Personal info
- Born: April 15, 1992 (age 34) Luhansk, Ukraine

Best statistics

= Richard Sandrak =

Ukrainian-born American former bodybuilder

Richard Sandrak (Note: Річард Сандрак) (born April 15, 1992, also known as Little Hercules) is a Ukranian-born American actor, martial artist, and former bodybuilder known for his muscular physique at an extremely young age, and for his appearance in the documentary The World's Strongest Boy.

==Early life==
Richard Sandrak was born 15 April 1992, in a small village in Ukraine, to Pavel Sandrak, a martial arts world champion, and Lena Sandrak, an aerobics competitor. In 1994, aged two, he moved with his family to Pennsylvania, United States, where his parents believed he would have a better life. He began his training soon after they arrived. His father, who had trained in taekwondo, introduced him to various stretches and light weight training.

As young as 5 years old Richard would work out with his father seven hours a day doing 600 push-ups and 300 squats. He also had a very strict diet that did not allow junk food or sweets. Instead his diet consisted heavily of protein shakes and vegetables allowing him to have a "claimed" 1% body fat, which many doctors urged is extremely dangerous. Doctors have said body fat this low can cause serious muscle and nerve damage among other health issues including heart failure.

The family subsequently moved to California, with the intention to break into show business. The family met trainer Frank Giardina, while touring one of Giardina's gyms, and hired him to help gain publicity for their son.

During an interview Richard's trainer admitted that there were no toys in the boy's home, he had never visited a playground before and was rarely allowed outside. The fact he was homeschooled meant his parents were able to implement such strict exercise routines.

==Career==
Sandrak's parents, Pavel and Lena, started him out with light exercises and martial arts techniques which soon progressed into more intense bodybuilding training. At the age of six, he could lift 180 lb on standard bench-press, claiming his title as world's strongest boy and the nickname "little Hercules". By eight, sources claimed he was bench-pressing 210 lb.

During his childhood, Sandrak worked out with his father, doing up to 600 push-ups and sit-ups a day, as well as 300 squats. Dedicating all of his time towards training, he never had time to play with friends and experience a typical childhood. Being on a strict diet enforced by his father, Sandrak was never able to eat junk food or any sweets. Sandrak recalls days when his father would eat pizza in front of him, while he was left to eat a head of lettuce. According to Giardina, Sandrak was made to repeat intense exercises as punishment if he got something wrong. Sandrak states his father never forced him into bodybuilding. "I've never been forced to train or do anything against my will", he said. "My parents used to train all the time and I wanted to join in. It was mostly my choice. It's just what I grew up doing. I was never forced. It was never an issue."

Sandrak began travelling across the country to participate in competitions, promotions for nutrition products, and photo shoots for numerous magazines. He also appeared on several TV and radio shows, such as The Howard Stern Show. As he got older his career gradually waned. His Hollywood debut was as the titular character in the 2009 film Little Hercules in 3D.
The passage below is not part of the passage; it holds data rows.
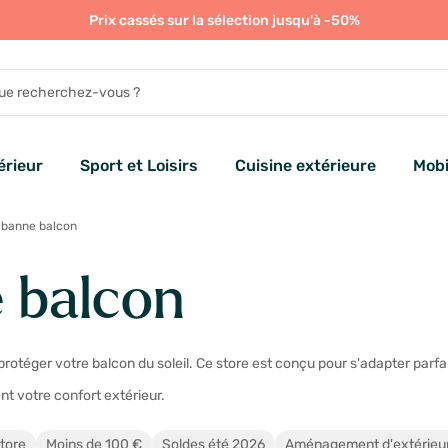
Prix cassés sur la sélection jusqu'à -50%
rieur
Sport et Loisirs
Cuisine extérieure
Mobi
 banne balcon
 balcon
protéger votre balcon du soleil. Ce store est conçu pour s'adapter par
nt votre confort extérieur.
tore
Moins de 100 €
Soldes été 2026
Aménagement d'extérieu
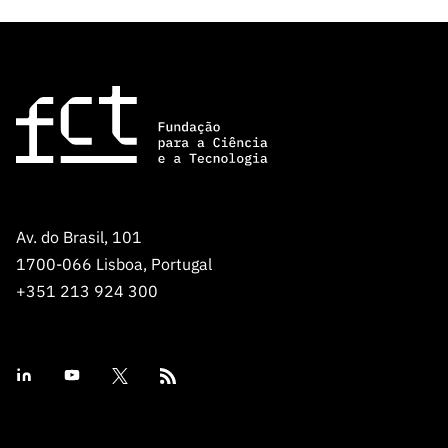
Av. do Brasil, 101
1700-066 Lisboa, Portugal
+351 213 924 300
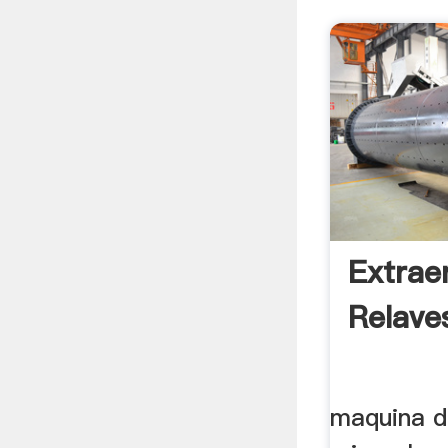
Extrae
Relave
maquina d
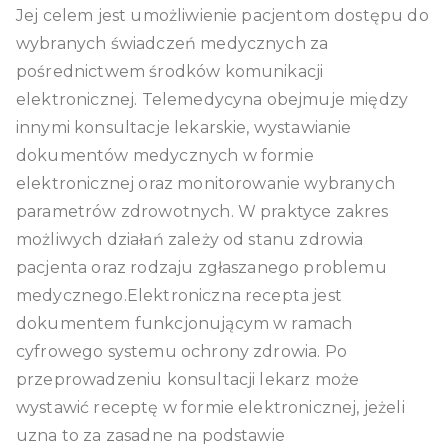
Jej celem jest umożliwienie pacjentom dostępu do
wybranych świadczeń medycznych za
pośrednictwem środków komunikacji
elektronicznej. Telemedycyna obejmuje między
innymi konsultacje lekarskie, wystawianie
dokumentów medycznych w formie
elektronicznej oraz monitorowanie wybranych
parametrów zdrowotnych. W praktyce zakres
możliwych działań zależy od stanu zdrowia
pacjenta oraz rodzaju zgłaszanego problemu
medycznego.Elektroniczna recepta jest
dokumentem funkcjonującym w ramach
cyfrowego systemu ochrony zdrowia. Po
przeprowadzeniu konsultacji lekarz może
wystawić receptę w formie elektronicznej, jeżeli
uzna to za zasadne na podstawie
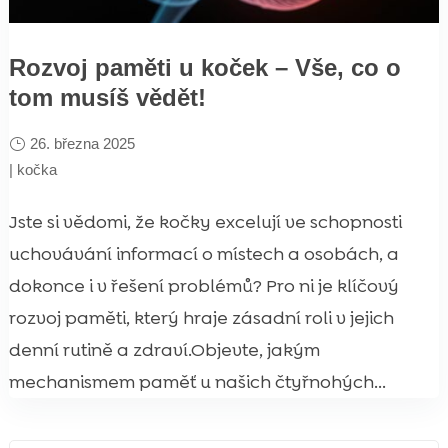
Rozvoj paměti u koček – Vše, co o
tom musíš vědět!
26. března 2025
|
kočka
Jste si vědomi, že kočky excelují ve schopnosti
uchovávání informací o místech a osobách, a
dokonce i v řešení problémů? Pro ni je klíčový
rozvoj paměti, který hraje zásadní roli v jejich
denní rutině a zdraví.Objevte, jakým
mechanismem paměť u našich čtyřnohých...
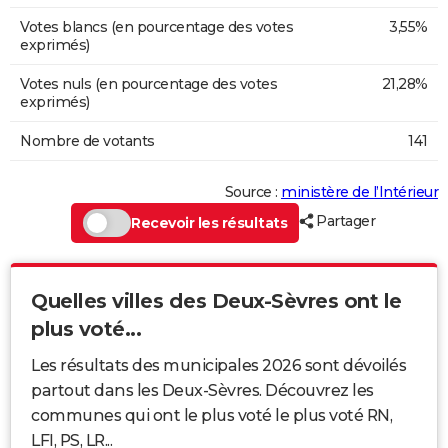
Votes blancs (en pourcentage des votes
3,55%
exprimés)
Votes nuls (en pourcentage des votes
21,28%
exprimés)
Nombre de votants
141
Source :
ministère de l’Intérieur
Partager
Recevoir les résultats
Quelles villes des Deux-Sèvres ont le
plus voté...
Les résultats des municipales 2026 sont dévoilés
partout dans les Deux-Sèvres. Découvrez les
communes qui ont le plus voté le plus voté RN,
LFI, PS, LR...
Giardina quit his functions as trainer and promotor after he came to feel that Pavel's parenting was criminal, and Pavel threatened to kill Giardina. Not long afterwards Pavel was imprisoned for physically assaulting his wife, leaving her with a broken wrist and nose, an event during which Richard called the police. By September 2007, Pavel had been released from prison, though held under psychiatric guidance, and faced the possibility of deportation. Lena and Richard later left Pavel.

A year later, Sandrak was profiled in the documentary The World's Strongest Boy, which detailed his ability to do splits and bench-press three times his own body weight, and claims that less than one percent of his body weight was fat, which can be lethally low. Though medical experts argued that such muscular development requires testosterone that is not found in children younger than ten, and speculated that steroids were involved, Lena Sandrak denied that her son used such substances.

By age 15, Sandrak continued to train five times a week, 90 minutes per session, and ate food more typical of other teens, like pizza. His live-in manager, Marco Garcia, helped to normalize his life and produced Little Hercules in 3-D. Sandrak continued to make more movies, and devoted his time to raising awareness of childhood obesity.

In an Inside Edition interview in 2015, Sandrak said he quit bodybuilding when he became bored with it after his father went to prison, and now does cardio exercises like chin-ups, stair climbing and skateboarding. He said he would like to become a “quantum scientist” and an engineer for NASA.